*** Records to process ***

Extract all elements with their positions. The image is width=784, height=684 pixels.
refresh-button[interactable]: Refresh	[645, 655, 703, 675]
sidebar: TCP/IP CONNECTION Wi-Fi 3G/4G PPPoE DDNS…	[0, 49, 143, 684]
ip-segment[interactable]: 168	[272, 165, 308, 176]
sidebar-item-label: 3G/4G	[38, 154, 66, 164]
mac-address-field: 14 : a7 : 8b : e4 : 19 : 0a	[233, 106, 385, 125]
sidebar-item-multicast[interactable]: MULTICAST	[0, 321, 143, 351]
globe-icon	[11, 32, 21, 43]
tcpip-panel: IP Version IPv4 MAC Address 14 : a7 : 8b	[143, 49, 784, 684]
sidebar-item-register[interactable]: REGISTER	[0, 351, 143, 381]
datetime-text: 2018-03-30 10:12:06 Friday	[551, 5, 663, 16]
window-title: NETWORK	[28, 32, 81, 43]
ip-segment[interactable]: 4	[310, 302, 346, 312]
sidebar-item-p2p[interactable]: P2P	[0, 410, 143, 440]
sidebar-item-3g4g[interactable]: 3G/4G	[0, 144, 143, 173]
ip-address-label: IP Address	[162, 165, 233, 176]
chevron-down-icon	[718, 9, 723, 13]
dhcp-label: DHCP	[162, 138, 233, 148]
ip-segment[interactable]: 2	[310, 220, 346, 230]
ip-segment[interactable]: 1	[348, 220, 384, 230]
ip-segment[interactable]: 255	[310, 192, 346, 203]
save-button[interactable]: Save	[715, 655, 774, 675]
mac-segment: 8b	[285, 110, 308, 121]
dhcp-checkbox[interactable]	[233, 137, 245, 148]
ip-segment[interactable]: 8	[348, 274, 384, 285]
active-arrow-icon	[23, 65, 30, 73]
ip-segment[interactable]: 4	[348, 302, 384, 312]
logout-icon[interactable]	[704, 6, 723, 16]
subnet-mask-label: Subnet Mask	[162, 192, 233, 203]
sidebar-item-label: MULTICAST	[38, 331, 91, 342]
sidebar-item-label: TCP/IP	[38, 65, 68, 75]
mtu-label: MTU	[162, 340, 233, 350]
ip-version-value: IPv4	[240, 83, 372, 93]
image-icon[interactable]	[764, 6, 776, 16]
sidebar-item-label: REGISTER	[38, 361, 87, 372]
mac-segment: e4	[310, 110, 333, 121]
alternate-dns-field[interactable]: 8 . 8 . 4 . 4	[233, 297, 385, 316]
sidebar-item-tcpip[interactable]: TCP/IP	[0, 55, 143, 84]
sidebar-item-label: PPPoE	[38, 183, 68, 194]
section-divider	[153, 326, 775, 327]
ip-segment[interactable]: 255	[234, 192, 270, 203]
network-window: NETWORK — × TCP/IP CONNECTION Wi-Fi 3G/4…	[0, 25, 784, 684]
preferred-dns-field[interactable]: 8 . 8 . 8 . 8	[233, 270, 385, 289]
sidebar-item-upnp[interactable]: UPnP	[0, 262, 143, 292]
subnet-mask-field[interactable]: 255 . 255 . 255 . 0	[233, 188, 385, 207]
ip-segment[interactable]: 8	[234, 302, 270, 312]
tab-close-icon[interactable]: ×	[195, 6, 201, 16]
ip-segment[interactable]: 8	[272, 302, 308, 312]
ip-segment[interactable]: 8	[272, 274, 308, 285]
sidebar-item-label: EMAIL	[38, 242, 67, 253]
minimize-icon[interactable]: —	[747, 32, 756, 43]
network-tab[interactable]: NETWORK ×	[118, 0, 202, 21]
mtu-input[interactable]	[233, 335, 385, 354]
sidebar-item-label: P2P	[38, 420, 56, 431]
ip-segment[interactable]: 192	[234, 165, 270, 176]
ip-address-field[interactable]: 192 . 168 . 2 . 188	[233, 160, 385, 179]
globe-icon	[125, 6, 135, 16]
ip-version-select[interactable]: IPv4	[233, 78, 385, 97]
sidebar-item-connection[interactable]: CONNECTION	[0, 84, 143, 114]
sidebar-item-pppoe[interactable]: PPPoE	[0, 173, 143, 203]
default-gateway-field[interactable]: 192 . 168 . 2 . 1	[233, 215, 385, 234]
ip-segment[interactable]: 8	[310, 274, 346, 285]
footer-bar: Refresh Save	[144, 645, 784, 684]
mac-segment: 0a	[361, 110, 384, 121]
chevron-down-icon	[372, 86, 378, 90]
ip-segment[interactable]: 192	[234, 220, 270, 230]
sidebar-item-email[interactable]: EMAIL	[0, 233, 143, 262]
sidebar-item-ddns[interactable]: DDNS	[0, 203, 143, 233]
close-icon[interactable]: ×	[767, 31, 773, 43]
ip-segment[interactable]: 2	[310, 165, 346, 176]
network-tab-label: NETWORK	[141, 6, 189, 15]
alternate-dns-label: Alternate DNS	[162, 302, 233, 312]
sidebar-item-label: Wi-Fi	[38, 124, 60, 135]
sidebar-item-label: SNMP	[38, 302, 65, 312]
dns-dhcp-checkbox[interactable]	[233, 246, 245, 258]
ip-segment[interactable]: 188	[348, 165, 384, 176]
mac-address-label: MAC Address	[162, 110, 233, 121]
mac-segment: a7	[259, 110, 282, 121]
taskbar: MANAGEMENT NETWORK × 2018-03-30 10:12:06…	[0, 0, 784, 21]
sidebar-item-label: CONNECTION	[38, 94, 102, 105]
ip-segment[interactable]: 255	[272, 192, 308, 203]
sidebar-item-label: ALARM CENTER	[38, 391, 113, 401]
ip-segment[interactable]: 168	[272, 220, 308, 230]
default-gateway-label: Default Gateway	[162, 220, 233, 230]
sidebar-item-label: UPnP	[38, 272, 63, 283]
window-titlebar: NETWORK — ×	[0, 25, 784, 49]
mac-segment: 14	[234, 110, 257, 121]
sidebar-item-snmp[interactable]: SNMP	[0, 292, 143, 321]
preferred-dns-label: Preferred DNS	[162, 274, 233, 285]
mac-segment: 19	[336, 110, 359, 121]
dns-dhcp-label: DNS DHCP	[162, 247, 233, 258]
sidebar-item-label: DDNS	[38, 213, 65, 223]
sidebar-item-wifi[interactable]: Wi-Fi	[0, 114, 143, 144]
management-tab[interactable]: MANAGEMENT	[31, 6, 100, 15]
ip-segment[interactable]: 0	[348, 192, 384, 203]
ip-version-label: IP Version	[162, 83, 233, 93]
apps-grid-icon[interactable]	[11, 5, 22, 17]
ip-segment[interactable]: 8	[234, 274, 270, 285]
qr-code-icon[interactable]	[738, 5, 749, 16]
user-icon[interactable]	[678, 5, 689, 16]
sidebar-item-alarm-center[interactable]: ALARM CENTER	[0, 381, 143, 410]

*** End of Records to process ***

Would you please return all lines from the listing above that contain "window"?

window-title: NETWORK	[28, 32, 81, 43]
network-window: NETWORK — × TCP/IP CONNECTION Wi-Fi 3G/4…	[0, 25, 784, 684]
window-titlebar: NETWORK — ×	[0, 25, 784, 49]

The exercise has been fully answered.